### Directions
Which lines of the records contain the word "bersama"? Show each of them.

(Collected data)

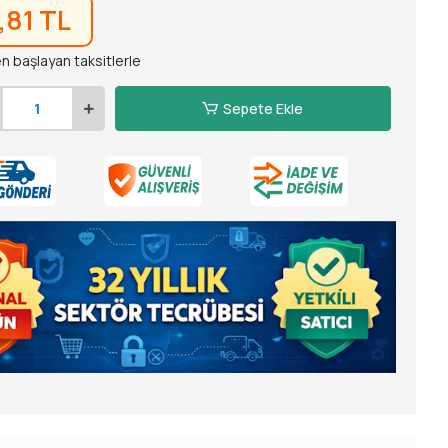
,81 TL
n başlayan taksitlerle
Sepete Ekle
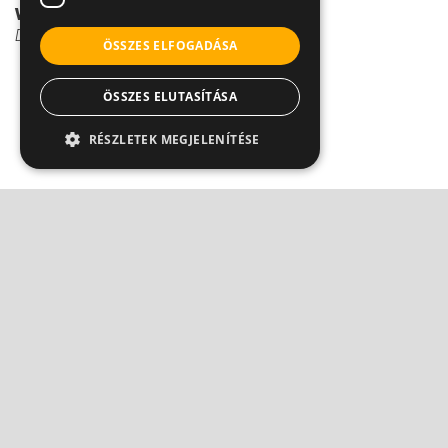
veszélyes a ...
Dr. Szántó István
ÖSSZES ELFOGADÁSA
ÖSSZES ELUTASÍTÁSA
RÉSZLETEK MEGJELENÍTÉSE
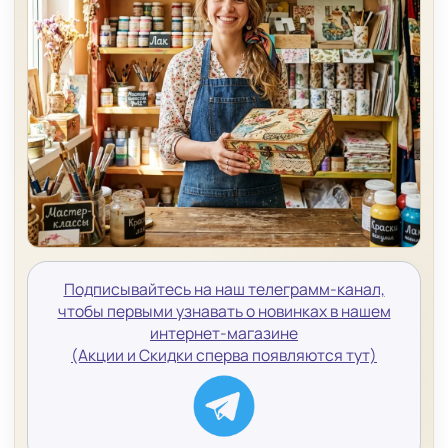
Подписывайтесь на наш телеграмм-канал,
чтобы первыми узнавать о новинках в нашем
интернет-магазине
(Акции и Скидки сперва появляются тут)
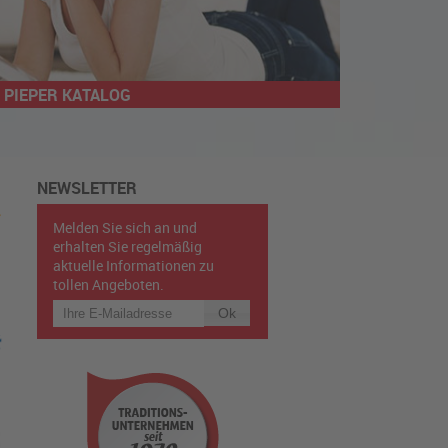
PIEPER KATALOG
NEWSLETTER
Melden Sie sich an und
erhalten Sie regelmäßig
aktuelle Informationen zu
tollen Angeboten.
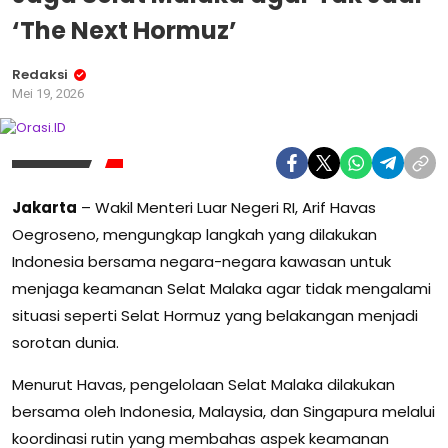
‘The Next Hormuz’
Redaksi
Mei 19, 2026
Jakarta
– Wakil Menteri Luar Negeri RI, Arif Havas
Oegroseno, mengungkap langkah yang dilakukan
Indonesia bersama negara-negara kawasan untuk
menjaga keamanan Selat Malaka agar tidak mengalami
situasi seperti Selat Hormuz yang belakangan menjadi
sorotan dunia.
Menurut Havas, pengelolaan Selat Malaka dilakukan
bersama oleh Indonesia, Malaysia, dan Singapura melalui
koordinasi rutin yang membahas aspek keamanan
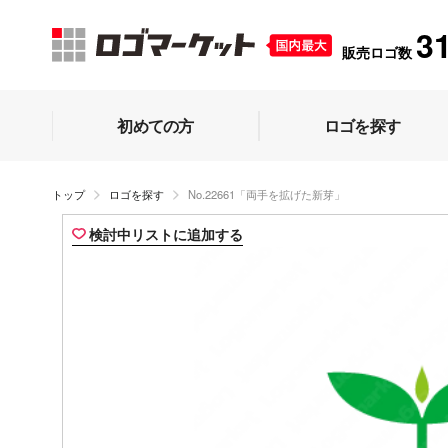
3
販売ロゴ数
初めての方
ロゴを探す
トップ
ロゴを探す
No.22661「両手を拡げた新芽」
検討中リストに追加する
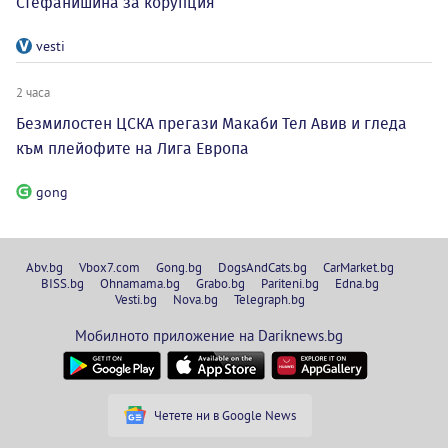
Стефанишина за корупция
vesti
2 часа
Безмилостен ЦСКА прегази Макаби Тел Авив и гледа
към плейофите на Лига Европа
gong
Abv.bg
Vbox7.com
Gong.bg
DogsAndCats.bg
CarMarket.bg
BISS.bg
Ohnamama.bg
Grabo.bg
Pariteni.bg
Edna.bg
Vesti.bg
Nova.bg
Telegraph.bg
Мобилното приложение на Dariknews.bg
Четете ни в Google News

### Output of the task
Indonesia bersama negara-negara kawasan untuk
bersama oleh Indonesia, Malaysia, dan Singapura melalui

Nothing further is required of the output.